Nach der Entlassung und der sich anschließenden ambulanten Nachsorge sei sie fast acht Jahre lang abstinent geblieben. Sie sei Mutter einer Tochter geworden und habe eine neue Ausbildung abgeschlossen. Vor zwei Jahren sei ihr Partner, mittlerweile ihr Verlobter und Vater der Tochter, rückfällig geworden, habe bereits morgens Alkohol getrunken und sei gewalttätig geworden. Die Patientin habe nicht gewusst, wie sie mit dieser Situation umgehen sollte. Sie sei verzweifelt gewesen, habe sich allein gelassen gefühlt und habe sich daran erinnert, wie gut ihr früher, manchmal zumindest, in belastenden Situationen das Spiel am Automaten getan habe.

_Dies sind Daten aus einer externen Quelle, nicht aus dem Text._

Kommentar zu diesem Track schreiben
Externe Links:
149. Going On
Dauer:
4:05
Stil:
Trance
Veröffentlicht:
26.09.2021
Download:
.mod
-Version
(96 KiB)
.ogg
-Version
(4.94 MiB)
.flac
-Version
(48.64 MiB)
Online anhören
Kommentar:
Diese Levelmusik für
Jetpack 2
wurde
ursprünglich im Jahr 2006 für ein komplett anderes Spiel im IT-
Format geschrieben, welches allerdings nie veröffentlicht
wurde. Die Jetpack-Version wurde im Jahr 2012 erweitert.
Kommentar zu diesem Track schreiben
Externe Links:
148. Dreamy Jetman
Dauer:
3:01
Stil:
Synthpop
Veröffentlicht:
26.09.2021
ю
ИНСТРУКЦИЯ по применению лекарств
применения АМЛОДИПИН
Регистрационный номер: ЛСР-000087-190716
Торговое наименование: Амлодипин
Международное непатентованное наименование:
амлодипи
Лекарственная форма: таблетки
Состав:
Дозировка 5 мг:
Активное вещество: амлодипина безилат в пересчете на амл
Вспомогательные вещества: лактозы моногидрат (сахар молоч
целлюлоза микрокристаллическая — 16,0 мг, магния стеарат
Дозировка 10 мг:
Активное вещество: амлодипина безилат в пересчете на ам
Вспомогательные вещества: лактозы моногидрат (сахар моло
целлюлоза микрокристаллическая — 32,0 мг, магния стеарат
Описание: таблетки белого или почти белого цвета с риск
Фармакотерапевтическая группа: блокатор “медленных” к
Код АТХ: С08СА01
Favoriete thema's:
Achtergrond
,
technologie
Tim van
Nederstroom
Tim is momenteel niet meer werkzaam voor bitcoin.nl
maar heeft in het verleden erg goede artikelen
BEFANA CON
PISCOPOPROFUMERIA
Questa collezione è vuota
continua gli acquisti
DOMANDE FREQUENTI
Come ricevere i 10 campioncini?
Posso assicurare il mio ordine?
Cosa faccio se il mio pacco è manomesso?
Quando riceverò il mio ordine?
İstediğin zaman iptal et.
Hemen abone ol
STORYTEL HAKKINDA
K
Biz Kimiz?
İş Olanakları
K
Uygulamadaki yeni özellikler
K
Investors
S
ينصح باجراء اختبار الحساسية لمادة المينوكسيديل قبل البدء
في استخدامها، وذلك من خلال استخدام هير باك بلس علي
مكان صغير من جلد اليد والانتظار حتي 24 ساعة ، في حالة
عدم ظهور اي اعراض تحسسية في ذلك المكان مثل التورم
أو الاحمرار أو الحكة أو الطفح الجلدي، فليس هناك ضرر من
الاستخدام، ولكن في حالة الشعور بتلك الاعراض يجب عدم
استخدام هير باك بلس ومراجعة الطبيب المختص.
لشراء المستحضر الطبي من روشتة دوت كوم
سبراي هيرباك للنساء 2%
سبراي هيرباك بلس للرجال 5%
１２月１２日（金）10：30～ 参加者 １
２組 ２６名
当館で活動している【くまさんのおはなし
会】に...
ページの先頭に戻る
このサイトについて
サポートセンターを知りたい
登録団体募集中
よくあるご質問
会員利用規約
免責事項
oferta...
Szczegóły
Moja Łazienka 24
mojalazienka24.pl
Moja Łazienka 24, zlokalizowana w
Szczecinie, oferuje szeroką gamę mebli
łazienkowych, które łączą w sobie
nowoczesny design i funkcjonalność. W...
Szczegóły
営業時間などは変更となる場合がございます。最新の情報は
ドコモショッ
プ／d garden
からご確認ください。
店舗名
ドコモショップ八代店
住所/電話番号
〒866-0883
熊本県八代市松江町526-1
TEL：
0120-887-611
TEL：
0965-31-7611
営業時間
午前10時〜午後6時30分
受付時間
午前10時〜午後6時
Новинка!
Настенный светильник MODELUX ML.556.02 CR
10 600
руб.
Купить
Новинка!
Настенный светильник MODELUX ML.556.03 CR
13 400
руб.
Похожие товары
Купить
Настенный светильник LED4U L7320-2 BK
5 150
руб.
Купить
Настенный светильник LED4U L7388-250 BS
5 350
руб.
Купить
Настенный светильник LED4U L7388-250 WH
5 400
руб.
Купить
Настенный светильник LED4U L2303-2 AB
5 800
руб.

Als sie nach Jahren erstmalig wieder eine Spielothek betrat, habe sie sich selbstsicher gefühlt, sicher, nicht wieder in die Sucht abzugleiten. Sie habe sich an einen der kleinen Bistrotische gesetzt und lediglich einen Kaffee getrunken, einzig die Atmosphäre habe sie in sich einsaugen wollen. Als sie beobachtete, wie ein anderer Gast einen größeren Gewinn einstrich, begleitet von dem altbekannten Klirren und Surren des Automaten, sei dies wie ein »Adrenalinrausch« für sie gewesen. All die Erinnerungen an frühere Zeiten hätten mit einem Mal ihr Bewusstsein geflutet, wohlige Gefühle mit sich gebracht, ein Versprechen nach einem anderen, einem besseren Leben, nach Ruhe und Frieden.

Mehrere Monate später sei sie wieder an genau dem Punkt angekommen gewesen, an dem sie vor fast einem Jahrzehnt schon gewesen war. Dass sie das nötige Geld für den Schulausflug ihrer Tochter nicht habe aufbringen können, dass ihnen zu Hause der Strom fast abgestellt worden war, weil sie die Rechnungen nicht begleichen konnte, dass sie sich vor ihrer Tochter so sehr schämte, waren dieses Mal die Gründe, sich in der Beratungsstelle vorzustellen.